For the Lord your God is God of gods and Lord of lords, the great God, mighty and awesome, who shows no partiality and accepts no bribes. –Deuteronomy 10:17

If you zoom out from today’s verse, you’ll see that it’s nestled among other verses (Deuteronomy 10:12-22) that capture two different, but equally essential, elements about God’s character.

In verse 15, God is intimately personal. Moses shares with the Israelites God’s message about their unique history: “..the LORD set his affection on your forefathers and loved them, and he chose you, their descendants, above all nations, as it is today.” Words like “affection,” “loved,” and “chose” remind the Israelites that they are beloved, and they have a special covenantal relationship with their Lord. A few verses later, Moses also reminds the Israelites that God cares deeply for individual people, especially those who are easily left out and marginalized—the widow, the homeless, the fatherless—and that they should be concerned for all people, too.
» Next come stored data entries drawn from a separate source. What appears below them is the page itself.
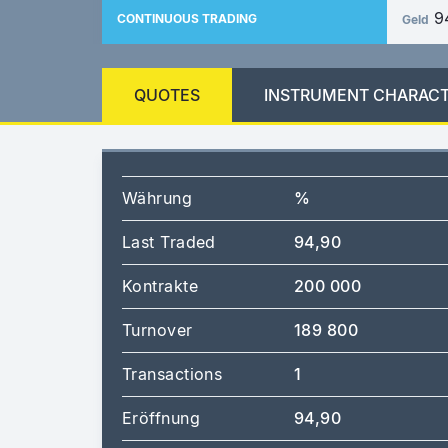
9
CONTINUOUS TRADING
Geld
QUOTES
INSTRUMENT CHARACT
Währung
%
Last Traded
94,90
Kontrakte
200 000
Turnover
189 800
Transactions
1
Eröffnung
94,90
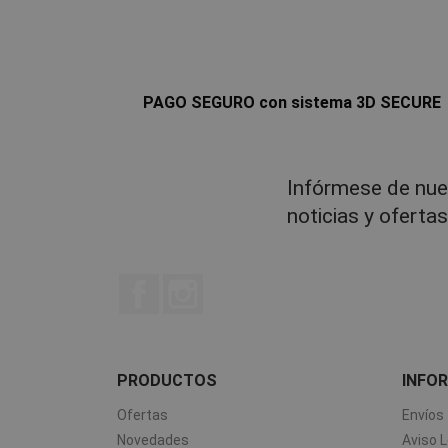
PAGO SEGURO con sistema 3D SECURE
Infórmese de nue
noticias y oferta
Facebook
Instagram
PRODUCTOS
INFO
Ofertas
Envíos
Novedades
Aviso L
God is personal. 

At the same time, this passage is peppered with unambiguous pronouncements that God is infinitely powerful. Moses reminds Israel that their LORD rules the heavens and the earth, is great and mighty and awesome, is God of gods and Lord of lords, and is worthy of fear and service. God reigns over everything that was, and is, and will be…all of it. God is beyond our comprehension.

God is both personal and infinite. God takes an interest in the details of your life, and God is also omnipotent and limitless. That’s hard for me to wrap my mind around. Holding both of these truths about God’s character in balance is tricky. It may even seem counterintuitive. But it’s important as we seek to know God more fully. It’s a balance I need to ask God’s help to maintain. Sometimes I find myself thinking only of God’s friendship, and I forget that God is infinitely powerful; sometimes I think only of God’s vastness, and forget that God is relational and loving. But how truly wonderful that we get to serve a God who really is both of these things all the time.